By NomadicTax Research Team • 5-8 min read • April 26, 2026
## Underused Housing Tax (UHT) — Phased Out Starting 2025
- In **Budget 2025**, the government proposed and moved to **eliminate the Underused Housing Tax (1% annual levy)** effective for the **2025 calendar year onward**, meaning owners no longer need to pay or file UHT returns starting 2025. ([budget.canada.ca](https://budget.canada.ca/2025/report-rapport/tm-mf-en.html?utm_source=openai))
- However, **requirements, penalties, or filings** for **2022–2024** calendar years **still apply**. That includes filing returns and paying any owed tax for those years. ([budget.canada.ca](https://budget.canada.ca/2025/report-rapport/tm-mf-en.html?utm_source=openai))
**Implications**:
- Property owners previously exposed to UHT—including some foreign nationals and Canadian owners with trusts or corporations—can reduce property-holding costs and avoid ongoing reporting requirements.
- Businesses and corporations fitting former UHT categories should still check their past filings, ensure UHT compliance through 2024, and address any outstanding returns or penalties.
## Excise Duty Rate Changes for Alcohol and Brewery Industries (April 1, 2026)
- As of April 1, 2026, **federal excise duties** on **beer, spirits, and wine** have been **indexed by ~2%**, reflecting inflation adjustments, under the authority of the **Excise Act** and Budget Implementation Act, 2024. ([immigrationnewscanada.ca](https://immigrationnewscanada.ca/new-canada-laws-rules-coming-april-2026/?utm_source=openai))
- The **temporary relief** that cut excise duty rates **by half on the first 15,000 hectolitres produced by domestic breweries** ended as of April 1, 2026. ([immigrationnewscanada.ca](https://immigrationnewscanada.ca/new-canada-laws-rules-coming-april-2026/?utm_source=openai))
**What breweries should do**:
- Re-price products to account for higher excise costs—especially small breweries used to benefiting from the halved rate.
- Forecast cash flow changes due to the increase in excise duties on volumes formerly under rate relief.

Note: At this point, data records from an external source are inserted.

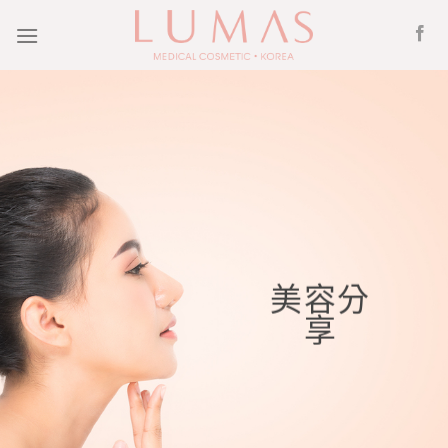
Skip
to
content
美容分
享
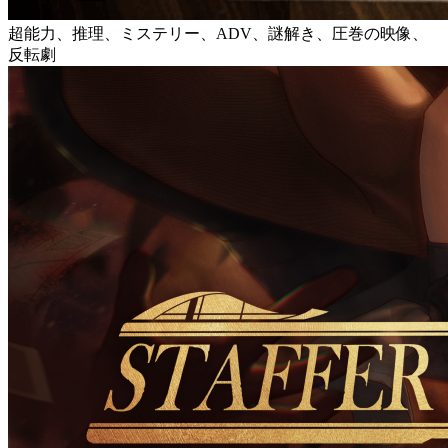
超能力、推理、ミステリー、ADV、謎解き、圧巻の映像、
反転劇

- Update invoicing, cost accounting, and reporting systems to match new rate schedules; ensure correct duties paid when filing invoices and returns.
## Combined Takeaways
- For **property owners**, removing UHT means simplified tax exposure and fewer obligations—but past years still matter.
- For **businesses in alcohol/beer/spirits**, excise duty increases will raise costs and potentially shrink margins, especially for small domestic producers who were relying on relief.
Whether you're an individual, property owner, or business in brewing/spirits, stay aware of transitional rules and ensure OLD obligations are met—even as new cost dynamics emerge under the new policies.